The Weissenhof in Stuttgart in the year of the exhibition 2027. Credits: Freunde der Weissenhofsiedlung

Fordism compartmentalised our lives, making us accept unlived-in city centres as cultural and commercial centres. Now the current changes in retail are giving these spaces back to us. This is also true of monofunctional industrial zones and residential areas. At all of these locations, it is now possible to create more city, more community, more experimentation and more appropriation.

This transformation also puts into context the architectural disputes in the 20th century. Modernism presented itself as the only future imaginable, discrediting organic and ecological alternatives. This battle was also fought in Stuttgart between the Weissenhof Estate and the Kochenhof Estate, and this is reflected in the urban space – through technicist Modernism represented by everyone from Behnisch to Sobek and counter designs established by Bonatz and Schmitthenner and refined by Stirling and Lederer Ragnarsdóttir Oei. Both directions turned out to be mere rhetoric. Mies van der Rohe and Scharoun are worlds apart, while Le Corbusier created a cosmos between the Weissenhof Estate and Ronchamp that only »eyes that do not see«[4] bring together as the end of styles and of the story.

Dorotheen-Quartier, Stuttgart. Credits: IBA’27 / Niels Schubert

With post-Modernism having lasted 50 years and thus just as long as Modernism (1920 to 1970), it is high time to end this mock fight and face the challenges of a future that has no room for heroic new creations.

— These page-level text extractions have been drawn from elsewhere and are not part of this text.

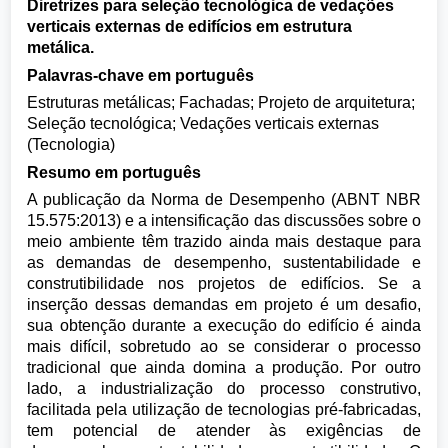
Diretrizes para seleção tecnológica de vedações
verticais externas de edifícios em estrutura
metálica.
Palavras-chave em português
Estruturas metálicas; Fachadas; Projeto de arquitetura;
Seleção tecnológica; Vedações verticais externas
(Tecnologia)
Resumo em português
A publicação da Norma de Desempenho (ABNT NBR
15.575:2013) e a intensificação das discussões sobre o
meio ambiente têm trazido ainda mais destaque para
as demandas de desempenho, sustentabilidade e
construtibilidade nos projetos de edifícios. Se a
inserção dessas demandas em projeto é um desafio,
sua obtenção durante a execução do edifício é ainda
mais difícil, sobretudo ao se considerar o processo
tradicional que ainda domina a produção. Por outro
lado, a industrialização do processo construtivo,
facilitada pela utilização de tecnologias pré-fabricadas,
tem potencial de atender às exigências de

Conversion culture must refashion the rich material left behind by 150 years of industrial society into a gentle, resource-saving and globally just future.

To do this, however, we must radically remove imperious and normative approaches from the creation process for urban planning and architecture and replace them with the co-creation of space and community. The aim is a process-based culture of continuing to build rather than building regulations geared to new buildings. Getting rid of top-down planning creates scope for a new design approach. This step leads to a long overdue real democratisation of building culture, without which we will not be able to master the future. Who is supposed to design the city and own the city if not the people who live in it? Land speculation and housing speculation cannot continue to threaten the diversity of the city by pushing economically disadvantaged households out of city centres. In addition to obsolete planning legislation, the renegotiation of the land issue therefore belongs on the agenda. This would initially probably take the form of a new self-awareness of the municipalities in dealing with their housing stock, building land resources and as an incentive for companies that are geared to non-profit and take a long-term view.

An IBA as a temporary exception has to show buildings. But it also has to answer the question about the conditions in which architecture is produced. In this precarious intermediate zone, the future can emerge as a non-utopian place.


[1] Hildegard Schröteler‐von Brandt: »Geschichte der Stadtplanung«, in: ARL – Akademie für Raumforschung und Landesplanung (Hg.): Handwörterbuch der Stadt‐ und Raumentwicklung, Hannover 2018, S. 805–821, hier S. 806

[2] Vgl. Tony Garnier: Une cité industrielle – Étude pour la construction des villes, Paris 1918

[3] Roger Diener, Jacques Herzog, Marcel Meili, Pierre de Meuron, Christian Schmid und ETH Studio Basel – Institut Stadt der Gegenwart: Die Schweiz – Ein städtebauliches Portrait, Berlin/Boston 2005

[4] Le Corbusier: »Des yeux qui ne voient pas…«, in: L’Esprit Nouveau 8 (1921), S. 845 f.